人が、人を想う。
そして、その優しさに警戒心がほどけ、心が洗われる。
いなべ市藤原町鼎では、地域の人と出会うたび、皆優しいから、話を伺うこちらまで自然と屈託のない笑みがこぼれてしまう。
スマホと向き合うばかりの毎日の中で、忘れかけそうになっていた感覚が蘇った。
そう、笑顔は連鎖するのだ。
ネット上で批判が批判を呼び込む負の連鎖を横目に、鼎では、現代の悲しい風潮など消え失せそうなほどに眩しい無邪気な笑みであふれている。

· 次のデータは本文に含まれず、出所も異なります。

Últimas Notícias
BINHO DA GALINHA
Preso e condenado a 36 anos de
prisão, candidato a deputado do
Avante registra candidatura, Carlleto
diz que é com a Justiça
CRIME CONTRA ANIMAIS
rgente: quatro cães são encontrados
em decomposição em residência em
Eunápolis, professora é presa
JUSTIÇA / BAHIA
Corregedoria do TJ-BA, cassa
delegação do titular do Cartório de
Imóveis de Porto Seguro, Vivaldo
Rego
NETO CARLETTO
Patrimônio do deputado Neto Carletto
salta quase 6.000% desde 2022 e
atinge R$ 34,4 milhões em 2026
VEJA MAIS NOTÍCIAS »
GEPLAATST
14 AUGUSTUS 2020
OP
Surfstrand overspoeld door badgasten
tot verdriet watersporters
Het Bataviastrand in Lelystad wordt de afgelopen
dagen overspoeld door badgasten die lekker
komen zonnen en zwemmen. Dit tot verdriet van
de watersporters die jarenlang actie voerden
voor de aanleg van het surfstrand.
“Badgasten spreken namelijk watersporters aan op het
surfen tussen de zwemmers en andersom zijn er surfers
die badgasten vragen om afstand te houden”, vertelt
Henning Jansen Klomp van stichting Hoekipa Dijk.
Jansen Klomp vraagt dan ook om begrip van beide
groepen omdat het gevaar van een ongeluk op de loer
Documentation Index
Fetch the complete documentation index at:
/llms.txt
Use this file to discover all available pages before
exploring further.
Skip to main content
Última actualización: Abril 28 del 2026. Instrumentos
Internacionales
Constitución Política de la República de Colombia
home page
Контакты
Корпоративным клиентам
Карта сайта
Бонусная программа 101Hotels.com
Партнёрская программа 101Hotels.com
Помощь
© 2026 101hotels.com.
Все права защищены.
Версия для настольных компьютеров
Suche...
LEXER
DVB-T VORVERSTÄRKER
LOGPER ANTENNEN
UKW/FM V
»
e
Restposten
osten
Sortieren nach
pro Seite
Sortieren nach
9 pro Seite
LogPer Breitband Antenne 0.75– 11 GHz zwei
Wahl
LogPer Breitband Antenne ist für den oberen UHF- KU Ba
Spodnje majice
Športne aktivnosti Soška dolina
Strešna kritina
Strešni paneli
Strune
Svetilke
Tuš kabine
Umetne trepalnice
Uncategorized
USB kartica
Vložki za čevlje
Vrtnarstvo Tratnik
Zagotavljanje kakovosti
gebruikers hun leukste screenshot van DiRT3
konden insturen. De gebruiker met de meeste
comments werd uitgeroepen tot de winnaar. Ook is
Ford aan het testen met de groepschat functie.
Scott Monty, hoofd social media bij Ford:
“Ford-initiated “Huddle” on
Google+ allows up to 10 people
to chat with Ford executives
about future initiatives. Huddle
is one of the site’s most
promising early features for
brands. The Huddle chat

「よかったら、あなたもここで一緒に笑って話しませんか?」
笑顔の花が咲くところには、必ず、その心を映し出すスポットがある。
今回は、鼎地区のスマイリーな西脇一也さんと伊藤憲朗さんをナビゲーターに向かえ、神秘と歴史浪漫を感じさせてくれる、清司原神社、鼎塚の魅力に迫る。
清司原神社で整備作業を行う、氏子総代長を務めて6年目の西脇一也さん。
西脇一也さんを含む3名の総代が、春祭り、前半の大祓、秋祭り、新嘗祭、年末の大祓、元旦祭といった年6回の行事をとり行うほか、社の管理や、2月の伊勢代参の送迎などを務める。
清司原神社の境内には、2本の御神木杉がありパワースポットとなっている。
こちらの杉は2本ある御神木のうち、大きい方のもので、神社の本殿奥にある。
根回りは6.1メートル、樹齢は約600年とされ、昨年、御神木の看板を西脇一也さんが立てた。
歴史愛好家に、隠れた名スポットとして熱い視線が注がれる鼎塚。
ここは、1600年の関ヶ原合戦で西軍の島津軍が敵中突破して薩摩へ帰還する際、島津の戦死者を地元の人々が弔った塚として伝承されている。
以前は、塚の頂に立派な一本松があったのだが、枯れてしまったため現在は新たな松を植え、大切に育てている。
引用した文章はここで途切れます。